Without changing a thing, reproduce the entire listing and leave out its pictures.
☆ ☆ ☆
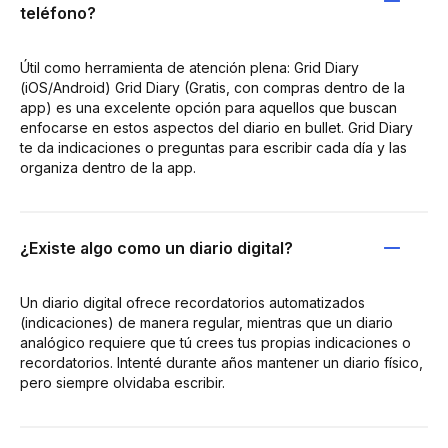
teléfono?
Útil como herramienta de atención plena: Grid Diary
(iOS/Android) Grid Diary (Gratis, con compras dentro de la
app) es una excelente opción para aquellos que buscan
enfocarse en estos aspectos del diario en bullet. Grid Diary
te da indicaciones o preguntas para escribir cada día y las
organiza dentro de la app.
¿Existe algo como un diario digital?
Un diario digital ofrece recordatorios automatizados
(indicaciones) de manera regular, mientras que un diario
analógico requiere que tú crees tus propias indicaciones o
recordatorios. Intenté durante años mantener un diario físico,
pero siempre olvidaba escribir.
☆ ☆ ☆
Written answer:
teléfono?
Útil como herramienta de atención plena: Grid Diary
(iOS/Android) Grid Diary (Gratis, con compras dentro de la
app) es una excelente opción para aquellos que buscan
enfocarse en estos aspectos del diario en bullet. Grid Diary
te da indicaciones o preguntas para escribir cada día y las
organiza dentro de la app.
¿Existe algo como un diario digital?
Un diario digital ofrece recordatorios automatizados
(indicaciones) de manera regular, mientras que un diario
analógico requiere que tú crees tus propias indicaciones o
recordatorios. Intenté durante años mantener un diario físico,
pero siempre olvidaba escribir.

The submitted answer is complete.